El coronel, que caminaba un poco más adelante, miró hacia atrás y preguntó:

—¿Qué quieres decir con eso?

—¿Señor coronel? —preguntó Lukavski.

—¿Qué entiendes por «relaciones superficiales» con las mujeres? ¿O mejor dicho, qué entiende por tal cosa ese hombre, quiero decir, ese comisario?

—Evidentemente —respondió Lukavski—, quiso decir que Engelshausen no tomaba demasiado en serio esas cosas y que, a su vez, lo más probable es que tampoco las mujeres por las cuales él se interesaba le concedieran una importancia especial.

—¿Sí? —dijo el coronel—. ¿Cómo lo sabe?

—Seguramente le han informado de los antecedentes de la vida de Engelshausen.

—Entonces no pudo ser una mujer la causa del crimen.
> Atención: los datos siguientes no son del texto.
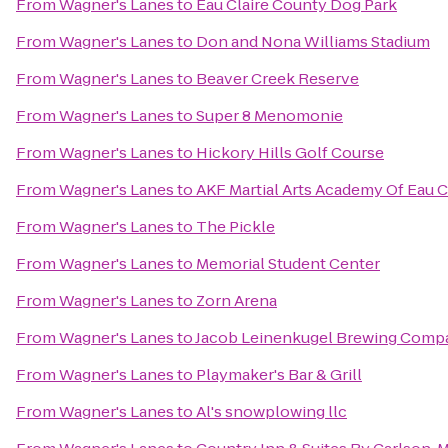
From
Wagner's Lanes
to
Eau Claire County Dog Park
From
Wagner's Lanes
to
Don and Nona Williams Stadium
From
Wagner's Lanes
to
Beaver Creek Reserve
From
Wagner's Lanes
to
Super 8 Menomonie
From
Wagner's Lanes
to
Hickory Hills Golf Course
From
Wagner's Lanes
to
AKF Martial Arts Academy Of Eau C
From
Wagner's Lanes
to
The Pickle
From
Wagner's Lanes
to
Memorial Student Center
From
Wagner's Lanes
to
Zorn Arena
From
Wagner's Lanes
to
Jacob Leinenkugel Brewing Comp
From
Wagner's Lanes
to
Playmaker's Bar & Grill
From
Wagner's Lanes
to
Al's snowplowing llc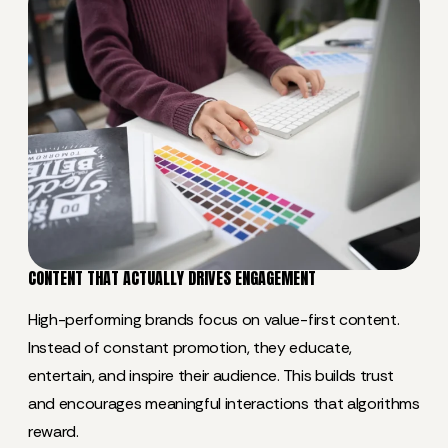
CONTENT THAT ACTUALLY DRIVES ENGAGEMENT
High-performing brands focus on value-first content.
Instead of constant promotion, they educate,
entertain, and inspire their audience. This builds trust
and encourages meaningful interactions that algorithms
reward.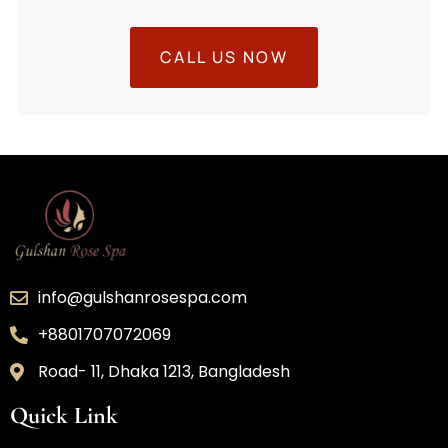
CALL US NOW
info@gulshanrosespa.com
+8801707072069
Road- 11, Dhaka 1213, Bangladesh
Quick Link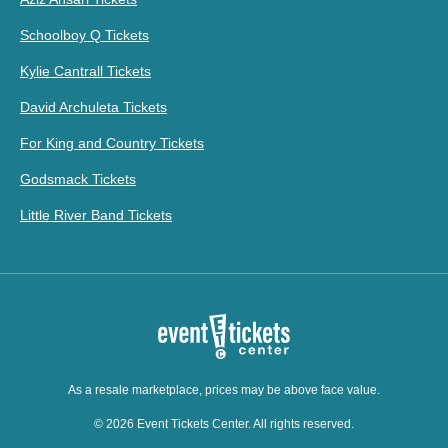
Schoolboy Q Tickets
Kylie Cantrall Tickets
David Archuleta Tickets
For King and Country Tickets
Godsmack Tickets
Little River Band Tickets
As a resale marketplace, prices may be above face value.
© 2026 Event Tickets Center. All rights reserved.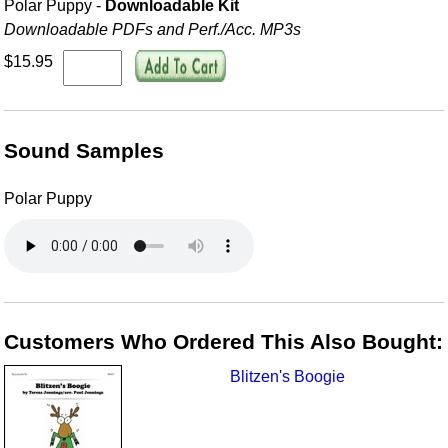
Polar Puppy -
Downloadable Kit
Downloadable PDFs and Perf./
Acc. MP3s
$15.95
Sound Samples
Polar Puppy
Customers Who Ordered This Also Bought:
Blitzen's Boogie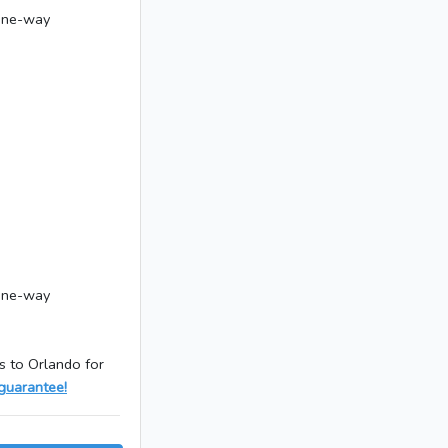
 one-way
 one-way
s to Orlando for
guarantee!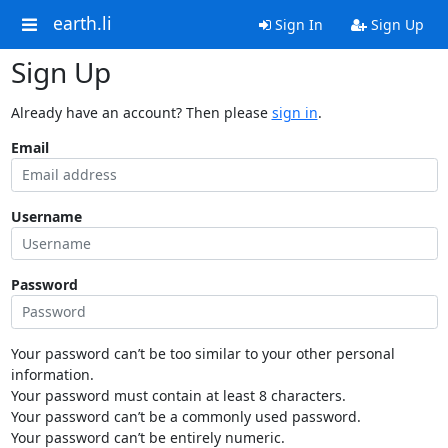
earth.li
Sign In
Sign Up
Sign Up
Already have an account? Then please
sign in
.
Email
Username
Password
Your password can’t be too similar to your other personal
information.
Your password must contain at least 8 characters.
Your password can’t be a commonly used password.
Your password can’t be entirely numeric.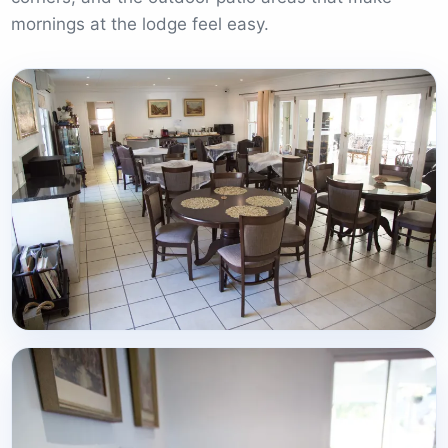
mornings at the lodge feel easy.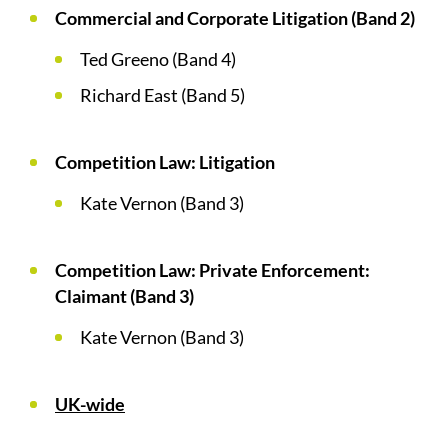
Commercial and Corporate Litigation (Band 2)
Ted Greeno (Band 4)
Richard East (Band 5)
Competition Law: Litigation
Kate Vernon (Band 3)
Competition Law: Private Enforcement:
Claimant (Band 3)
Kate Vernon (Band 3)
UK-wide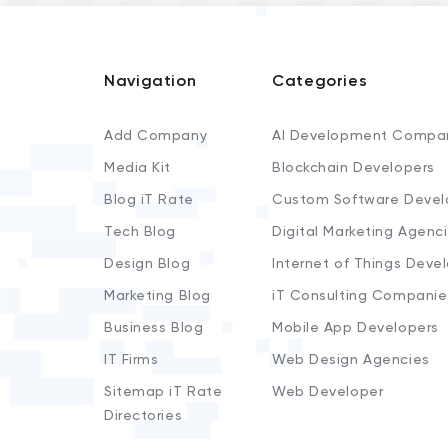
Navigation
Categories
Add Company
AI Development Compa
Media Kit
Blockchain Developers
Blog iT Rate
Custom Software Devel
Tech Blog
Digital Marketing Agenc
Design Blog
Internet of Things Deve
Marketing Blog
iT Consulting Companie
Business Blog
Mobile App Developers
IT Firms
Web Design Agencies
Sitemap iT Rate
Web Developer
Directories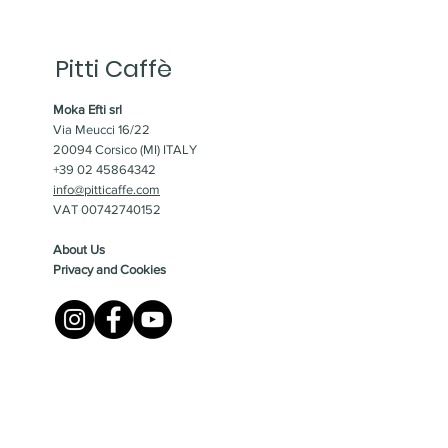
Pitti Caffè
Moka Efti srl
Via Meucci 16/22
20094 Corsico (MI) ITALY
+39 02 45864342
info@pitticaffe.com
VAT 00742740152
About Us
Privacy and Cookies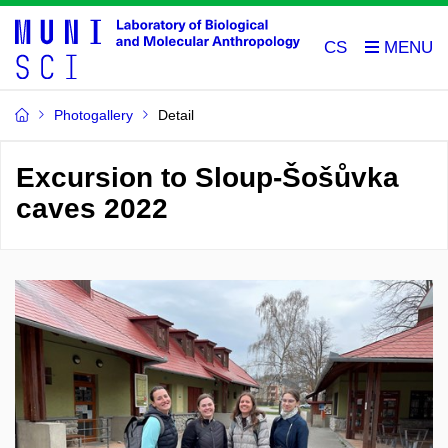
CS
Photogallery
Detail
Excursion to Sloup-Šošůvka
caves 2022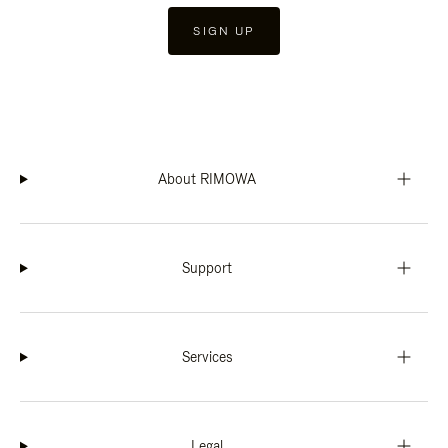
SIGN UP
About RIMOWA
Support
Services
Legal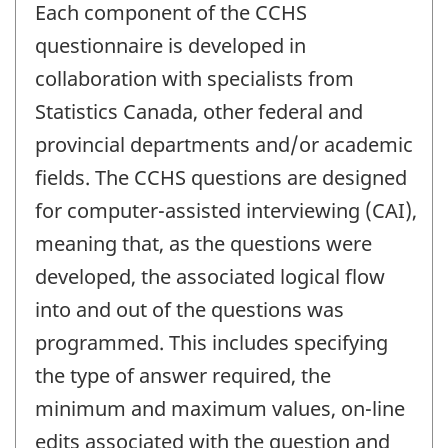
Each component of the CCHS
questionnaire is developed in
collaboration with specialists from
Statistics Canada, other federal and
provincial departments and/or academic
fields. The CCHS questions are designed
for computer-assisted interviewing (CAI),
meaning that, as the questions were
developed, the associated logical flow
into and out of the questions was
programmed. This includes specifying
the type of answer required, the
minimum and maximum values, on-line
edits associated with the question and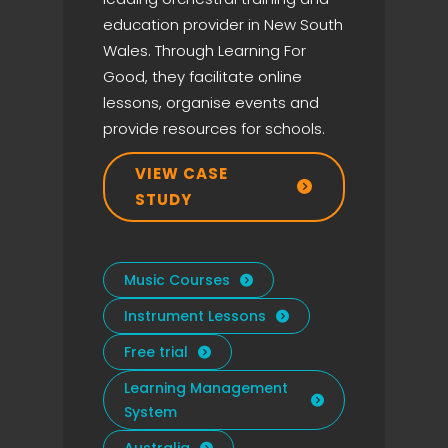
education provider in New South
Wales. Through Learning For
Good, they facilitate online
lessons, organise events and
provide resources for schools.
VIEW CASE

STUDY
Music Courses

Instrument Lessons

Free trial

Learning Management

System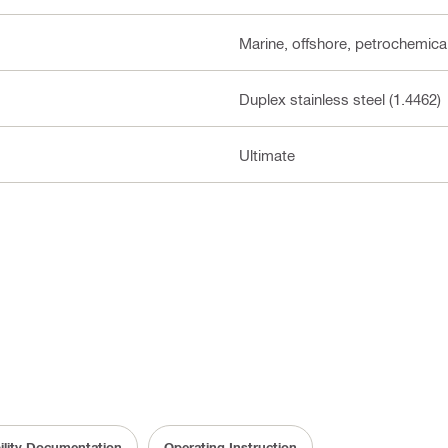
Marine, offshore, petrochemical
Duplex stainless steel (1.4462)
Ultimate
ility Documentation
Operating Instruction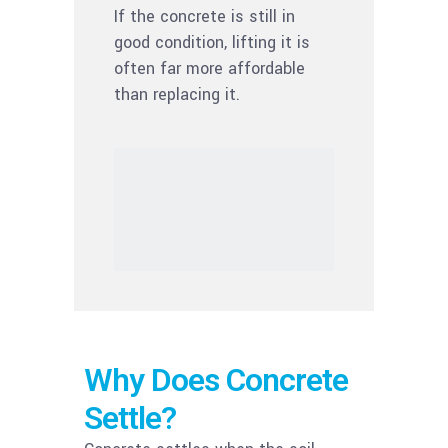
If the concrete is still in
good condition, lifting it is
often far more affordable
than replacing it.
Why Does Concrete
Settle?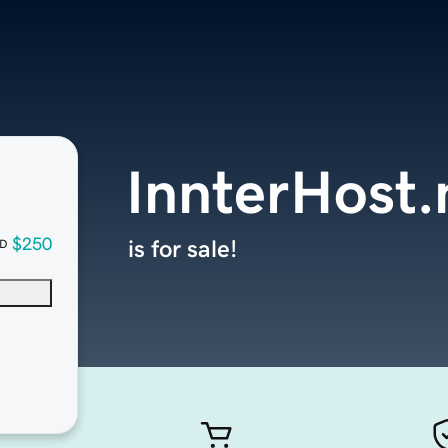
InnterHost.
$250
is for sale!
D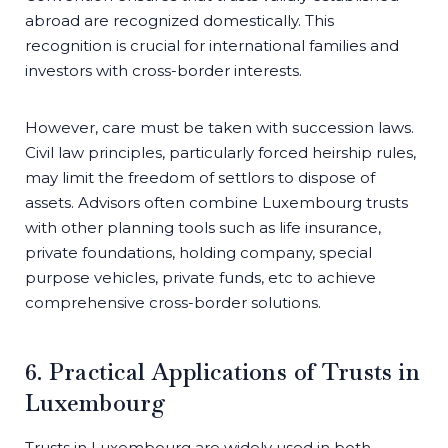
abroad are recognized domestically. This
recognition is crucial for international families and
investors with cross-border interests.
However, care must be taken with succession laws.
Civil law principles, particularly forced heirship rules,
may limit the freedom of settlors to dispose of
assets. Advisors often combine Luxembourg trusts
with other planning tools such as life insurance,
private foundations, holding company, special
purpose vehicles, private funds, etc to achieve
comprehensive cross-border solutions.
6. Practical Applications of Trusts in
Luxembourg
Trusts in Luxembourg are widely used in both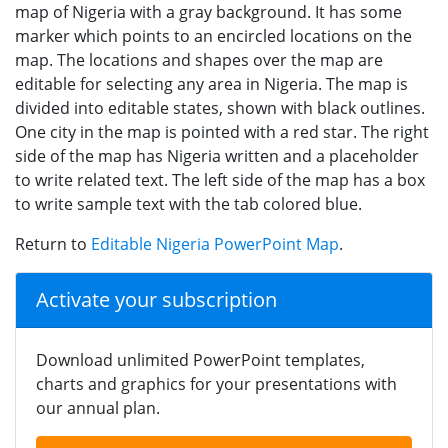
map of Nigeria with a gray background. It has some
marker which points to an encircled locations on the
map. The locations and shapes over the map are
editable for selecting any area in Nigeria. The map is
divided into editable states, shown with black outlines.
One city in the map is pointed with a red star. The right
side of the map has Nigeria written and a placeholder
to write related text. The left side of the map has a box
to write sample text with the tab colored blue.
Return to
Editable Nigeria PowerPoint Map
.
Activate your subscription
Download unlimited PowerPoint templates,
charts and graphics for your presentations with
our annual plan.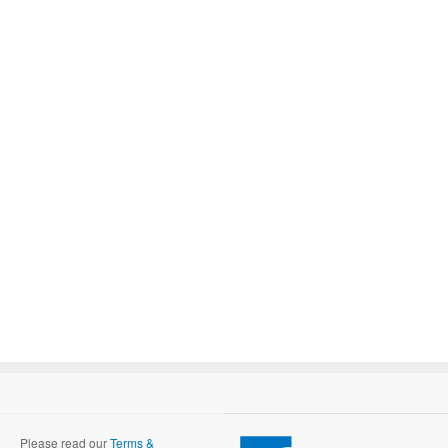
Please read our
Terms &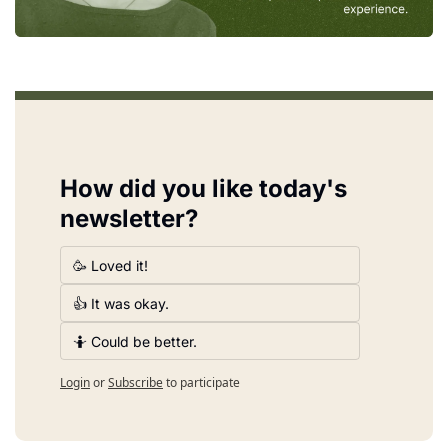
How did you like today's 
newsletter?
🥳 Loved it!
👍 It was okay.
🤷 Could be better.
Login
or
Subscribe
to participate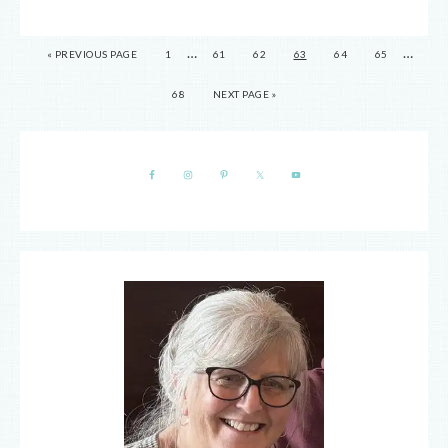
…
…
« PREVIOUS PAGE
1
61
62
63
64
65
68
NEXT PAGE »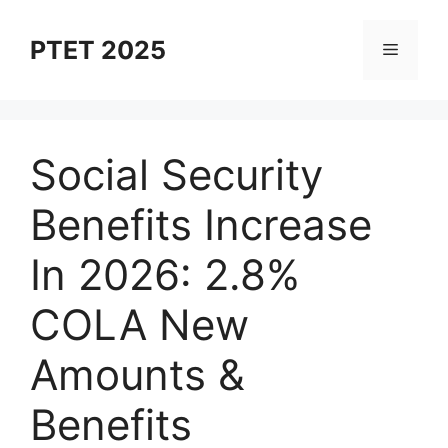
Skip
to
PTET 2025
Menu
content
Social Security
Benefits Increase
In 2026: 2.8%
COLA New
Amounts &
Benefits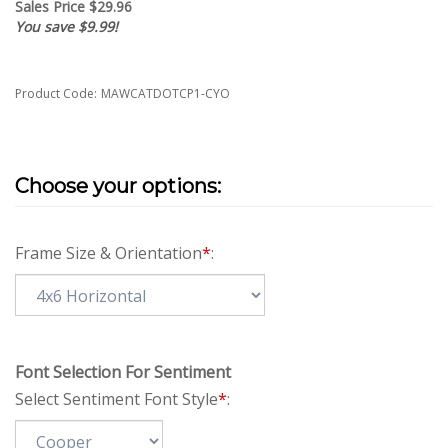
Sales Price $
29.96
You save $9.99!
Product Code:
MAWCATDOTCP1-CYO
Frame Size & Orientation
*
:
Font Selection For Sentiment
Select Sentiment Font Style
*
: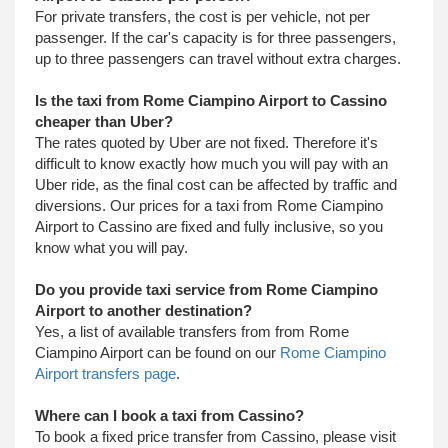
For private transfers, the cost is per vehicle, not per
passenger. If the car's capacity is for three passengers,
up to three passengers can travel without extra charges.
Is the taxi from Rome Ciampino Airport to Cassino
cheaper than Uber?
The rates quoted by Uber are not fixed. Therefore it's
difficult to know exactly how much you will pay with an
Uber ride, as the final cost can be affected by traffic and
diversions. Our prices for a taxi from Rome Ciampino
Airport to Cassino are fixed and fully inclusive, so you
know what you will pay.
Do you provide taxi service from Rome Ciampino
Airport to another destination?
Yes, a list of available transfers from from Rome
Ciampino Airport can be found on our
Rome Ciampino
Airport transfers page
.
Where can I book a taxi from Cassino?
To book a fixed price transfer from Cassino, please visit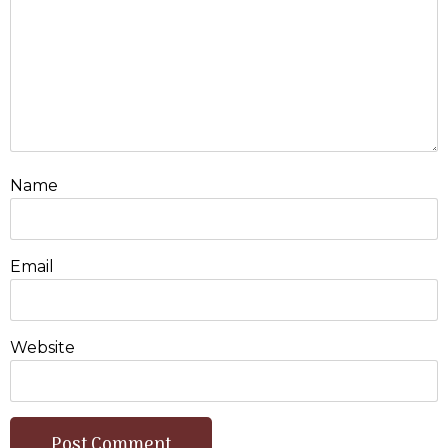
Name
Email
Website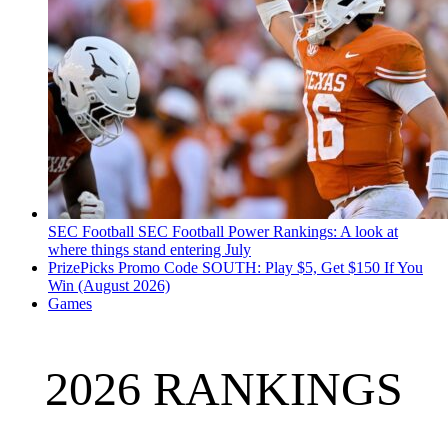
SEC Football
SEC Football Power Rankings: A look at
where things stand entering July
PrizePicks Promo Code SOUTH: Play $5, Get $150 If You
Win (August 2026)
Games
2026 RANKINGS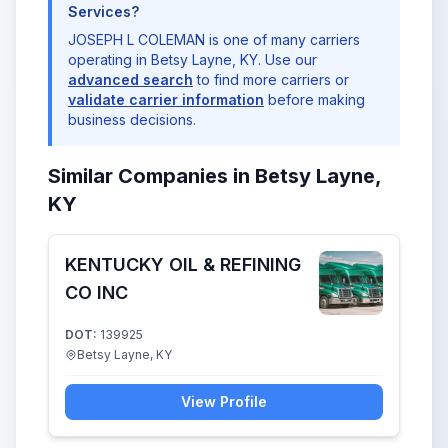
Services?
JOSEPH L COLEMAN is one of many carriers
operating in Betsy Layne, KY. Use our
advanced search
to find more carriers or
validate carrier information
before making
business decisions.
Similar Companies in Betsy Layne,
KY
KENTUCKY OIL & REFINING
CO INC
DOT:
139925
Betsy Layne, KY
View Profile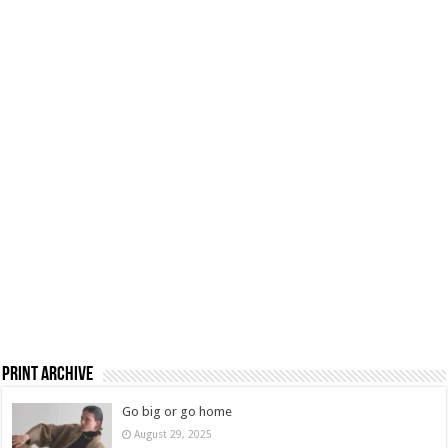
Print Archive
Go big or go home
August 29, 2025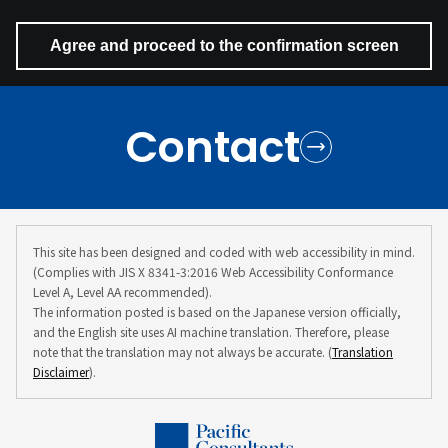
Contact
This site has been designed and coded with web accessibility in mind.
(Complies with JIS X 8341-3:2016 Web Accessibility Conformance
Level A, Level AA recommended).
The information posted is based on the Japanese version officially,
and the English site uses AI machine translation. Therefore, please
note that the translation may not always be accurate. (
Translation
Disclaimer
).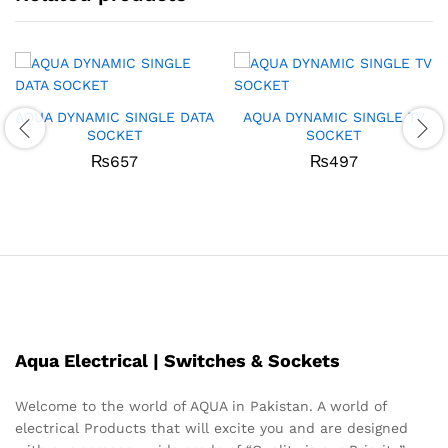
AQUA DYNAMIC SINGLE DATA
AQUA DYNAMIC SINGLE TV
SOCKET
SOCKET
₨
657
₨
497
Aqua Electrical | Switches & Sockets
Welcome to the world of AQUA in Pakistan. A world of
electrical Products that will excite you and are designed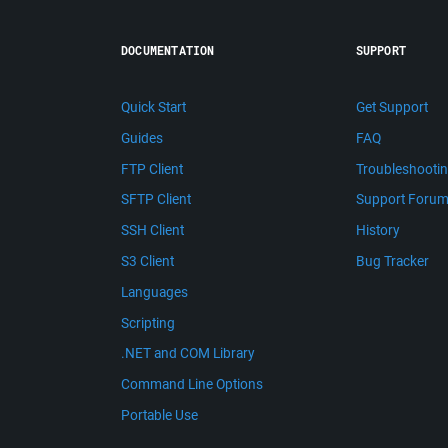
DOCUMENTATION
SUPPORT
Quick Start
Get Support
Guides
FAQ
FTP Client
Troubleshooti
SFTP Client
Support Foru
SSH Client
History
S3 Client
Bug Tracker
Languages
Scripting
.NET and COM Library
Command Line Options
Portable Use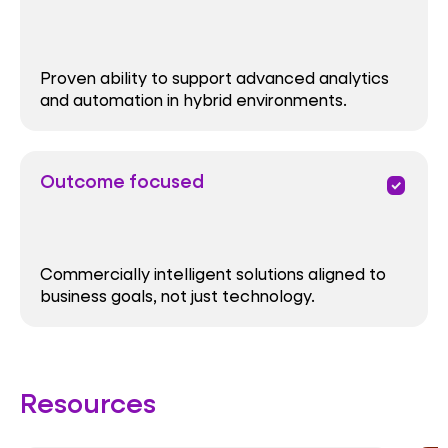
Proven ability to support advanced analytics
and automation in hybrid environments.
Outcome focused
priority
Commercially intelligent solutions aligned to
business goals, not just technology.
Resources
—Desde luego que no —dijo Lukavski—. La cuestión está en saber si lo que me dijo el comisario corresponde a sus verdaderas opiniones. Esto es algo que no sé; sólo puedo decir que, por su manera de aparentar credulidad obtuvo, por lo menos conmigo, un resultado exactamente contrario al que se proponía. En efecto, cuando me despedí de él, yo estaba persuadido de que aquel hombre sabía más de lo que me había confiado; pero, desde luego, que no tenía la obligación de decirme nada; por el contrario, quizá ni siquiera tuviera el derecho de revelarme algo.

Al cabo de un rato, el coronel dijo:

—¿Entonces crees que el móvil del crimen pudo ser una mujer?

—No lo creo —replicó Lukavski—; sólo me parece que esa posibilidad no está excluida.

El coronel guardó silencio, y como en virtud de su pregunta, en cierto modo, se había hecho cargo de la conversación, también permanecieron callados los otros. Mientras tanto, habían llegado a las puertas del cementerio y el cabo se dispuso a despedirse. El coronel, mientras lo miraba con expresión distraída, le tendió la mano y luego hicieron lo propio los demás oficiales.

—¿Y cómo le va a usted, Slatin? —preguntó Silverstolpe—. ¿Y su mujer? ¿Y su hija?

—Todos muy bien —repuso el cabo, que enseguida se separó del grupo.

—Probablemente —dijo Silverstolpe mientras lo seguía con la mirada— es el que mejor está de todos nosotros.